31 March 2009

Platoon of Strangers

The exhibit features Mark Valenzuela's recent paintings and modular installations of terracotta. Constructing individual yet obscured human head, the artist engages the theme of conformity as a form and expression of social alienation. The works reflect on how individuals within society or specific social formations end up becoming strangers to one another.

To consciously emphasize the conceptual contrasts between society and the individual, Valenzuela juxtaposes the military term "platoon" (referring to a subdivision of a company of soldiers and connoting a body of people working together towards a specific mission), with the term "stranger", which denotes a person unfamiliar or external to one's own circles, a "persona non grata to our being" as the artist terms it. Valenzuela poses the question of whether we indeed know or understand the people and individuals whom we deal with on a daily basis, in various circles and formations within which our lives revolve in.
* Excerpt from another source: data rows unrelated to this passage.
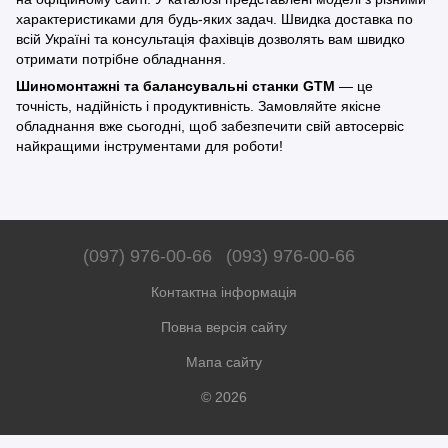
характеристиками для будь-яких задач. Швидка доставка по
всій Україні та консультація фахівців дозволять вам швидко
отримати потрібне обладнання.
Шиномонтажні та балансувальні станки GTM
— це
точність, надійність і продуктивність. Замовляйте якісне
обладнання вже сьогодні, щоб забезпечити свій автосервіс
найкращими інструментами для роботи!
(097) 976-00-66
(093) 976-00-66
Контактна інформація
Повна версія сайту
Мапа сайту
© 2026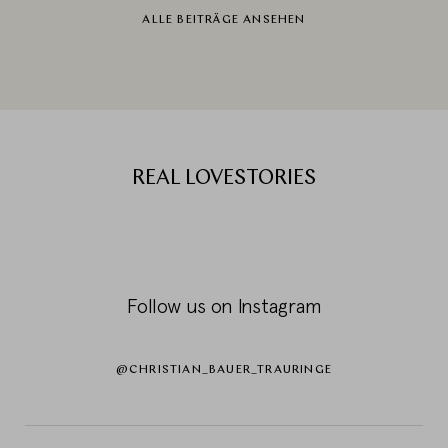
ALLE BEITRÄGE ANSEHEN
REAL LOVESTORIES
Follow us on Instagram
@CHRISTIAN_BAUER_TRAURINGE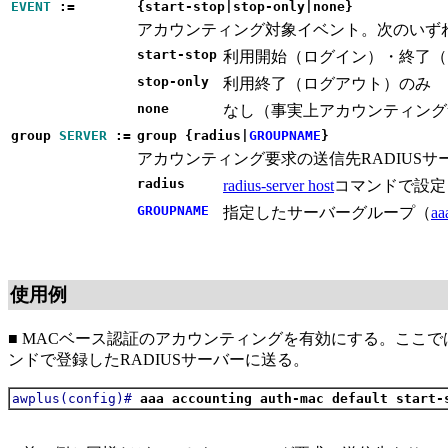
EVENT
:=
{start-stop|stop-only|none}
アカウンティング対象イベント。次のいず
start-stop
利用開始（ログイン）・終了（
stop-only
利用終了（ログアウト）のみ
none
なし（事実上アカウンティング
group
SERVER
:=
group {radius|
GROUPNAME
}
アカウンティング要求の送信先RADIUS
radius
radius-server host
コマンドで設定
GROUPNAME
指定したサーバーグループ（
aa
使用例
■ MACベース認証のアカウンティングを有効にする。ここでは
ンドで登録したRADIUSサーバーに送る。
awplus(config)#
aaa accounting auth-mac default start-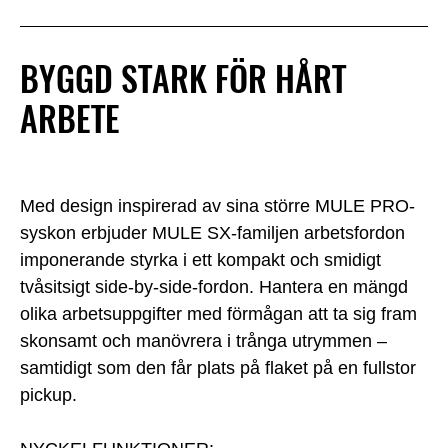
BYGGD STARK FÖR HÅRT
ARBETE
Med design inspirerad av sina större MULE PRO-
syskon erbjuder MULE SX-familjen arbetsfordon
imponerande styrka i ett kompakt och smidigt
tvåsitsigt side-by-side-fordon. Hantera en mängd
olika arbetsuppgifter med förmågan att ta sig fram
skonsamt och manövrera i trånga utrymmen –
samtidigt som den får plats på flaket på en fullstor
pickup.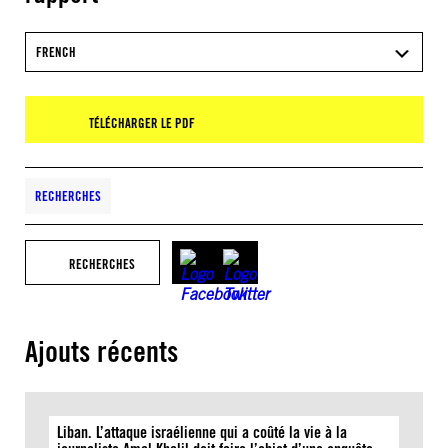
FRENCH
TÉLÉCHARGER LE PDF
RECHERCHES
RECHERCHES
Ajouts récents
Liban. L’attaque israélienne qui a coûté la vie à la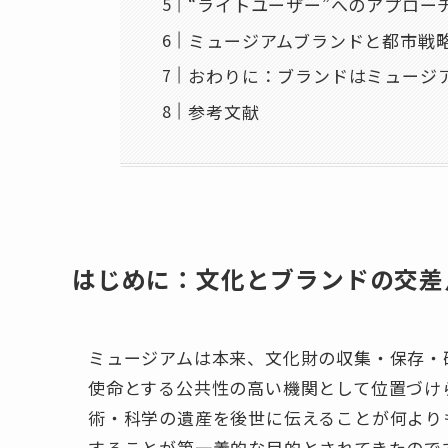
“ライトユーザー”へのアプロー
ミュージアムブランドと都市戦
おわりに：ブランドはミュージ
参考文献
はじめに：文化とブランドの交差
ミュージアムは本来、文化財の収集・保存・
使命とする公共性の高い機関として位置づけ
術・科学の遺産を後世に伝えることが何より
することが第一義的な目的とされてきたので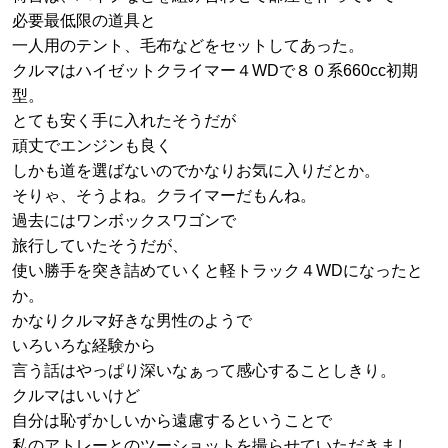
必要最低限の道具と
一人用のテント、毛布などをセットしてあった。
クルマはハイゼットクライマー４WDで８０系660cc初期
型。
とても安く手に入れたそうだが
頑丈でエンジンも良く
しかも道を選ばないのでかなりお気に入りだとか。
そりゃ、そうよね。クライマーだもんね。
過去にはワンボックスワゴンで
旅行していたそうだが、
使い勝手を突き詰めていくと軽トラック４WDになったと
か。
かなりクルマ好きな男性のようで
いろいろな経験から
言う話はやっぱり深いなぁって感心することしきり。
クルマはいいけど
自分は恥ずかしいから遠慮するということで
私のアトレーとのツーショットを撮らせていただきまし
The artist utilizes the traditional and non-industrial medium of terracotta to reflect on the ironic phenomenon of alienation within contemporary society, where wayward industrialization, widening social disparity and globalization has created diverse situations where "groups of people co-exist without knowing each other fully" as the artist observes. The repeated production of terracotta heads reinforces the concept of the social machine churning out more members. The symbolic covering up of their faces denotes the act of turning the familiar into the unknown. What is being obscured are faces, the stamp of individuality.

Mark Valenzuela first one-man show War Zone was held at Galleria Duemila in 2007. The artist participated in 19 group shows since 2002. He is the recipient of a Sinugdanan grant from the National Commission for Culture and the Arts (NCCA) and shortlisted for the Ateneo Art Awards.

Exhibit on view at Galleria Duemila.
Open to the public: April 4 to 27, 2009.